The S factor must therefore be linked to both the company’s business and corporate communications, and internal and external effects must be taken into account. The social aspect is becoming increasingly important, especially for customers and investors, and has an impact on purchasing decisions for your company, for example. The following criteria are particularly important here (excerpt):
- Respect for human dignity and workers’ and human rights
- Enforcement of occupational health and safety standards and sustainability standards throughout the entire supply chain
- fair treatment and payment of employees
- Respect for freedom of assembly and freedom of association
- data protection
- Design of safe and ergonomic workplaces
- Offers for further development and training of employees
- Responsibility for the product and possible consequences of its use
- Assuming social responsibility, e.g. through donations and sponsorship
G – Governance
Sustainable corporate management is also crucial within the framework of the ESG criteria . After all, this is the basis for core corporate values as well as management and control processes – known as corporate governance for short . It is also important that sustainability management affects not only the management level but also the board and supervisory board levels. Independent control bodies and compliance with laws and regulations through clear compliance guidelines are essential for this. The following topics are therefore relevant for governance (excerpt):
- Consistently communicated corporate values, regulations and codes
- Clearly defined compensation guidelines
- Transparent complaint mechanisms
- Fairness in competition law
- Equal opportunities for positions
- Open communication with employees
- Independent Supervisory Board
- Risk and reputation management
- Concrete measures to prevent corruption, bribery and fraud
- Tax payment in accordance with the law
Criteria and standards for ESG assessment
In order to make the sustainability performance of different companies and industries comparable, general criteria are used in ESG ratings. Gebhardt and Kefer (2019) examined frequently used assessment criteria in practice (see figure). It was found that social aspects such as occupational safety and human rights are particularly frequently used in the assessment, alongside environmental aspects such as climate change and emissions.
Importance of ESG criteria for companies
Sustainable Development Goals by 2030. In addition , there is the already mentioned expanded obligation to report in accordance with the CSR Directive, which will affect more and more companies in the coming years. The ESG criteria are therefore becoming increasingly important.
In addition, the topic of sustainability is becoming increasingly important in society. Not only is environmental awareness increasing, but global responsibility is also becoming increasingly important. It is only a logical consequence that the demands on companies in the areas of environment, social and governance are growing.

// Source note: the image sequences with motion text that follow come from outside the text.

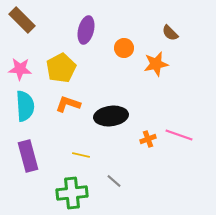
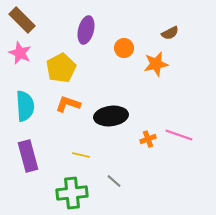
brown semicircle: rotated 72 degrees counterclockwise
pink star: moved 16 px up; rotated 20 degrees clockwise
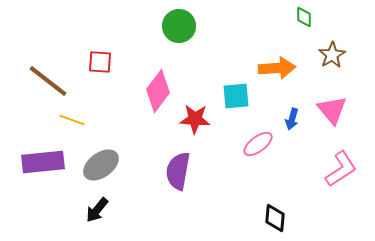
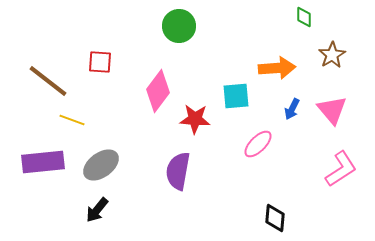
blue arrow: moved 10 px up; rotated 10 degrees clockwise
pink ellipse: rotated 8 degrees counterclockwise
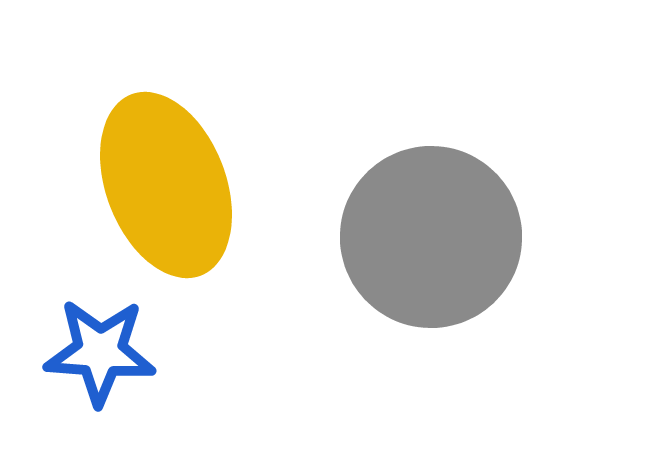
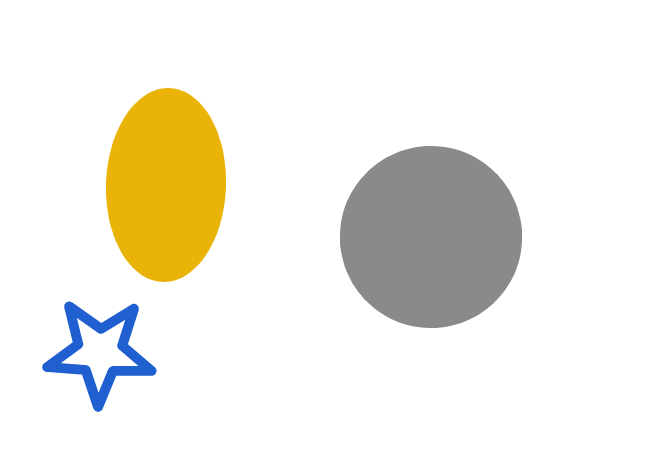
yellow ellipse: rotated 23 degrees clockwise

This is where the ESG criteria come into play, because as a classification system they serve as a tool for companies to build an ecological and social foundation. The direct connection between ESG and competitiveness is obvious. The positive influence of sustainability criteria was particularly evident in the areas of risk and reputation management as well as innovation . Factors such as openness and compliance with human rights not only minimize operational risks, but also prevent damage to the company’s image. Ultimately, this also increases the company’s value.
ESG criteria therefore not only ensure sustainability and transparency in companies, but are also a demonstrable value driver. In other words: If ESG criteria determine your corporate strategy, you act with less risk and increase your probability of success.
Digital overview of ESG criteria
If you want to maximize your company’s success with the help of ESG criteria, you must not only comply with and implement the associated requirements, but also measure their concrete performance. To ensure that this is done transparently and in an audit-proof manner , we recommend using a software solution . This should support you in reporting on the three areas of responsibility: environment, social and governance . You can centrally view all relevant key figures, record responsibilities and derive necessary measures.
With the help of the monitoring and reporting function, you can simultaneously assess progress in each ESG area. The data collected also forms an optimal basis for your next sustainability reports. With HSQE compliance management software such as iManSys ESG criteria can ultimately be integrated centrally into your company’s risk, strategy and compliance processes.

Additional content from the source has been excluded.